* Aim of the exercise
Nothing in the data may be omitted; output it all verbatim.

* Exercise material
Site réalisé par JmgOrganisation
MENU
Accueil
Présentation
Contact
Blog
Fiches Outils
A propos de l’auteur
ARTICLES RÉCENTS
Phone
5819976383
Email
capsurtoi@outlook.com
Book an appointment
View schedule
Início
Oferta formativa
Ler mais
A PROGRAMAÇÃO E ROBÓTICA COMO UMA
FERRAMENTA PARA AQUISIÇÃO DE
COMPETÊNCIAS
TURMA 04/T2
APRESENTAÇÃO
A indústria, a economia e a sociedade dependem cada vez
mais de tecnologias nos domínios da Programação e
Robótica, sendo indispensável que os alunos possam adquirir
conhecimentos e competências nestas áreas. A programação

* Written response
Site réalisé par JmgOrganisation
MENU
Accueil
Présentation
Contact
Blog
Fiches Outils
A propos de l’auteur
ARTICLES RÉCENTS
Phone
5819976383
Email
capsurtoi@outlook.com
Book an appointment
View schedule
Início
Oferta formativa
Ler mais
A PROGRAMAÇÃO E ROBÓTICA COMO UMA
FERRAMENTA PARA AQUISIÇÃO DE
COMPETÊNCIAS
TURMA 04/T2
APRESENTAÇÃO
A indústria, a economia e a sociedade dependem cada vez
mais de tecnologias nos domínios da Programação e
Robótica, sendo indispensável que os alunos possam adquirir
conhecimentos e competências nestas áreas. A programação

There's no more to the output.